The narrative is fairly simple, especially stripped down to its most basic elements. And the setting and process doesn’t allow for especially elaborate set pieces. That is not what Cremata is interested in exploring, but rather the universal, primal fear that comes from wandering in unfamiliar dark spaces. Of the sudden creaking and groaning of homes when you are trying to remain absolutely silent. And he captures that universal, scared-of-the-dark experience well. A synth throwback score is used with care, allowed to fall away when it would be more distracting than helpful.
The core cast of young actresses all play their roles well, clearly drawing from real life experiences to create a grounded reality, even as the plot goes into the horrific elements in the final half-hour. Johnson is especially strong in the lead role, which is good as she is the only actor who appears throughout the duration. Odessa Adlon as the wise-cracking, fearless Madison is also a stand-out, as she rotates through practiced obnoxious character voicings into more genuine moments of allowing her guard to fall. Outside the core cast of girls there isn’t much, the most prominent other actor being Blake Robbins as Uncle Vince who gives an essentially one-scene performance that definitely shows the one-take, live theatre roots that a production like this has in its DNA. It’s broad and passionate, with small space for more subtle expression.

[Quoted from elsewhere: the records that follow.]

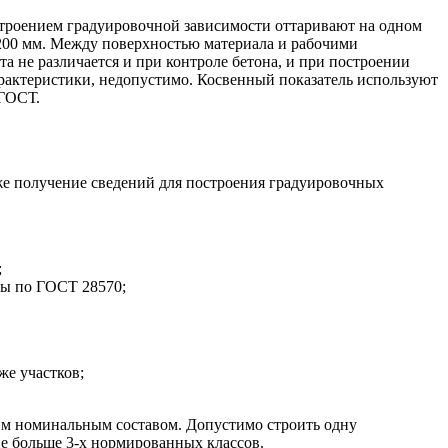
строением градуировочной зависимости оттаривают на одном
-200 мм. Между поверхностью материала и рабочими
а не различается и при контроле бетона, и при построении
рактеристики, недопустимо. Косвенный показатель используют
 ГОСТ.
же получение сведений для построения градуировочных
;
ны по ГОСТ 28570;
же участков;
им номинальным составом. Допустимо строить одну
не больше 3-х нормированных классов.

That is ultimately what makes Let’s Scare Julie feel unique: its pride and competence in executing a one-shot, live production that requires the actors to be in proper places at the right moment for the mechanism to work. If you don’t notice the trick, it’s almost as if you are missing the function of the filmmaking. And it more or less works as a technical achievement that invites the viewer to be in that world, the hustling that it took for each space to be prepared at the proper time for the next shot behind the scenes. But so much focus and attention was put into that aspect of the production that the ultimate story it tells using that technique is a bit hollow, scattering small moments of story and a final “moral” at the end but without ever giving a real meaty bit of storytelling to play out alongside the experiment. As an experience creeping around a haunted house, it ultimately succeeds. But by the metric of being an especially captivating piece of cinema that requires much harder consideration, it falls short. But it seems perfectly fine being the technical showpiece; there is a reason that the first credit when the film cuts to black is the camera operator Phillip Mastrella. For however good the acting is, however underwhelming the narrative might be, the fact they executed a relatively ambitious task seems to be the primary goal. And to that end, Let’s Scare Julie impresses.
Let’s Scare Julie comes out on October 2nd on home video on demand services.